Recent reports indicate that spam is increasing again. I have been using Exim to filter spam for several years. Some recent tuning I have done has decreased the percent of spam that reaches my spam filters. This article provides a discussion of the techniques used and provides implementation examples. Spambots tend to be simple programs that don’t handle slow servers very well. Using a greylist is an effective method of blocking them as they usually don’t retry. My latest changes use delays to cause many spambots to abandon their attempt. Greylisting is used only for poorly configured servers that make it to the Recipient command.
Configuration Modifications
I use the Debian split configuration on an Ubuntu system. This makes it easy to add ACLs and supporting configuration. The changes do not alter the standard configuration and can be easily altered or disabled if required. The example ACLs provided here have been edited to remove some local logging code.

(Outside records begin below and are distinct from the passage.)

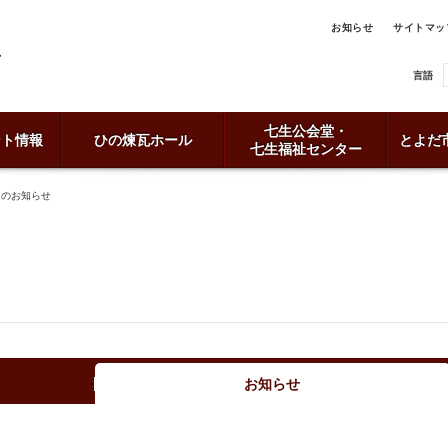
お知らせ
サイトマッ
言語
七生公会堂・
ント情報
ひの煉瓦ホール
とよだ
七生福祉センター
日のお知らせ
お知らせ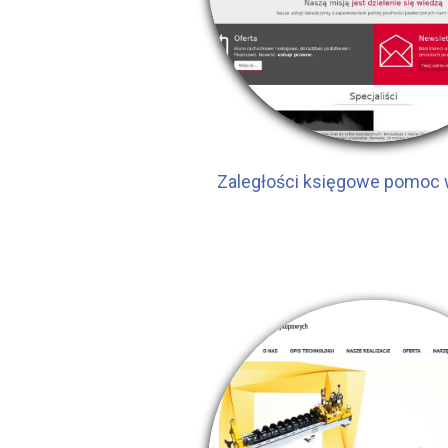
Zaległości księgowe pomoc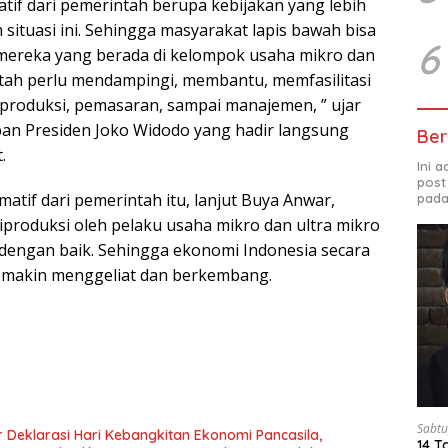
atif dari pemerintah berupa kebijakan yang lebih
situasi ini. Sehingga masyarakat lapis bawah bisa
6
mereka yang berada di kelompok usaha mikro dan
ntah perlu mendampingi, membantu, memfasilitasi
produksi, pemasaran, sampai manajemen, ” ujar
an Presiden Joko Widodo yang hadir langsung
Ber
.
Ini 
post
atif dari pemerintah itu, lanjut Buya Anwar,
pada
iproduksi oleh pelaku usaha mikro dan ultra mikro
 dengan baik. Sehingga ekonomi Indonesia secara
emakin menggeliat dan berkembang.
Sabtu
 Deklarasi Hari Kebangkitan Ekonomi Pancasila,
14 T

The split configuration uses sub-directories under /etc/exim/conf.d
for the various sections of the configuration files. The attached files have a header with a suggested name prefixed with the sub-directory it belongs to. Files in these directories are processed in alpha-numeric order. Comments are stripped when the final configuration is generated, so comment liberally.
I use the file main/00_localmacros. Among other things, this includes the Internet IP and addresses for the server. This file is processed very early so you can add additional overrides to this file. Omit the ACL specifications if you do not provide the implementation files.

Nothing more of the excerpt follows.